Stefan provided an overview of the most significant papers over the past year, addressing them across four key topics:
- glial cells
- neurodegeneration
- adaptive immune system
- reverse translation
Glial cells:
- an expanded understanding of inflamed astrocytes
- unravelling the complexity of mononuclear phagocyte composition in neuroinflammation
- new subsets of invading phagocytes
- 8 monocyte and 3 dendritic cells subsets proposed
- monocytes pathological relevant
- diverse roles of CNS myeloid cells
- Microglia capture dead and living invading T-cells
- engulfment of invading microglia protects from CNS inflammation
Key reference:
Wasser B, Luchtman D, Löffel J, et al. CNS-localized myeloid cells capture living invading T cells during neuroinflammation. J Exp Med. 2020;217(6):e20190812. doi:10.1084/jem.20190812
Neurodegeneration and neuroprotection:
- Fresh perspectives on old ideas and new concepts
- Serum neurofilament light (NfL) as an emerging biomarker - NfL correlates with markers of inflammation and can aid early diagnosis
- Neuroinflammation induces toxic protein accumulation in neurons with a rescue by pharmacological proteasome activation
- Brain cortex in not directly affected by inflammation
- neuroinflammation leads to increased cortical neuronal hyperactivity in remission in sites distant from inflammation
- Calcium influx via nanoscale membrane ruptures promotes axonal degeneration in EAE
- And it can be reversed! Independent from T-cell function, IL-4 directly binds IL-4R on neurons, promoting axonal integrity and neuronal recovery in EAE
- Beneficial CNS-immune crosstalk - fast direct neuronal IL-4R signaling pathway
Key references:
- Correale J, Gaitán MI, Ysrraelit MC, Fiol MP. Progressive multiple sclerosis: from pathogenic mechanisms to treatment. Brain. 2017;140(3):527-546. doi:10.1093/brain/aww258
- Ellwardt E, Pramanik G, Luchtman D, et al. Maladaptive cortical hyperactivity upon recovery from experimental autoimmune encephalomyelitis [published correction appears in Nat Neurosci. 2019 Jan;22(1):144]. Nat Neurosci. 2018;21(10):1392-1403. doi:10.1038/s41593-018-0193-2
- Khalil, M., Teunissen, C.E., Otto, M. et al. Neurofilaments as biomarkers in neurological disorders. Nat Rev Neurol 14, 577–589 (2018). https://doi.org/10.1038/s41582-018-0058-z
- Bittner S, Steffen F, Uphaus T, et al. Clinical implications of serum neurofilament in newly diagnosed MS patients: A longitudinal multicentre cohort study.
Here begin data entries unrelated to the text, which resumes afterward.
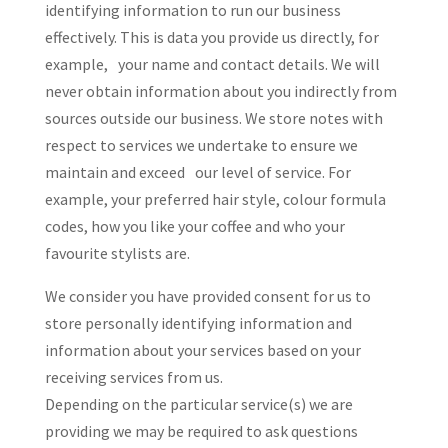
identifying information to run our business
effectively. This is data you provide us directly, for
example, your name and contact details. We will
never obtain information about you indirectly from
sources outside our business. We store notes with
respect to services we undertake to ensure we
maintain and exceed our level of service. For
example, your preferred hair style, colour formula
codes, how you like your coffee and who your
favourite stylists are.
We consider you have provided consent for us to
store personally identifying information and
information about your services based on your
receiving services from us.
Depending on the particular service(s) we are
providing we may be required to ask questions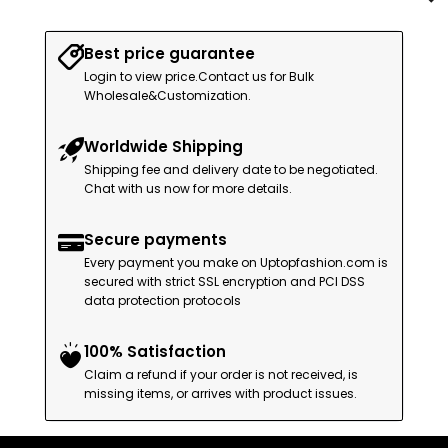
Best price guarantee
Login to view price.Contact us for Bulk
Wholesale&Customization.
Worldwide Shipping
Shipping fee and delivery date to be negotiated.
Chat with us now for more details.
Secure payments
Every payment you make on Uptopfashion.com is
secured with strict SSL encryption and PCI DSS
data protection protocols
100% Satisfaction
Claim a refund if your order is not received, is
missing items, or arrives with product issues.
EBioMedicine. 2020;56:102807. doi:10.1016/j.ebiom.2020.102807
New regulators of immune pathways and CNS-specific functions in T-cells:
- TH17 cells in neuroinflammation
- MS and nutrition take their next steps -
- tryptophan, short-chain fatty acid, propionic acid, and more
- T-cells directly target grey matter in PPMS
- T-cells in lesions - beta1-integrin and KV1.2 channel-dependent signalling - stimulates glutamate release from Th17 cells.
- Glutamate release from T-cells could be a therapeutic target
Key references:
- McGinley, A. M. et al. Interleukin-17A serves a priming role in autoimmunity by recruiting IL-1β-producing myeloid cells that promote pathogenic T cells. Immunity https://doi.org/10.1016/j.immuni.2020.01.002 (2020)
- Huang Y, Chen Y, Zhou S, et al. Dual-mechanism based CTLs infiltration enhancement initiated by Nano-sapper potentiates immunotherapy against immune-excluded tumors. Nat Commun. 2020;11(1):622. Published 2020 Jan 30. doi:10.1038/s41467-020-14425-7
- Duscha A, Gisevius B, Hirschberg S, et al. Propionic Acid Shapes the Multiple Sclerosis Disease Course by an Immunomodulatory Mechanism. Cell. 2020;180(6):1067-1080.e16. doi:10.1016/j.cell.2020.02.035
- Birkner K, Wasser B, Ruck T, Thalman C, Luchtman D, Pape, K Schmaul S, Bitar L, Krämer-Albers EM, Stroh A, 'β1-Integrin– and KV1.3 channel–dependent signaling stimulates glutamate release from Th17 cells' J Clin Invest 2020, October 29; 10.1172/JCI126381
Reverse translation: insights into mode of action of approved drugs:
- Low and high affinity T-cells display a different energy metabolism
- New modes of action for dimethyl fumarate
- it reduces Tc17 but not Th17 cells, and shifts transcriptional Tc17 profile towards a CTL-like signature. Tc17 cells before DMF therapy were significantly higher in responders
- DMF inactives the glycolytic GAPDH in mice and humans. it thereby down-regulates aerobic glycolysis in activated myeloid and lymphoid cells, which mediates its anti-inflammatory effects.
Key references:
- L. Klotz, M. Eschborn, M. Lindner, M. Liebmann, M. Herold, C.Janoschka, B. Torres Garrido, A. Schulte-Mecklenbeck, C. C. Gross, J. Breuer, et al, 'Teriflunomide treatment for multiple sclerosis modulates T cell mitochondrial respiration with affinity-dependent effects'. Sci. Transl. Med. 11, eaao5563 (2019).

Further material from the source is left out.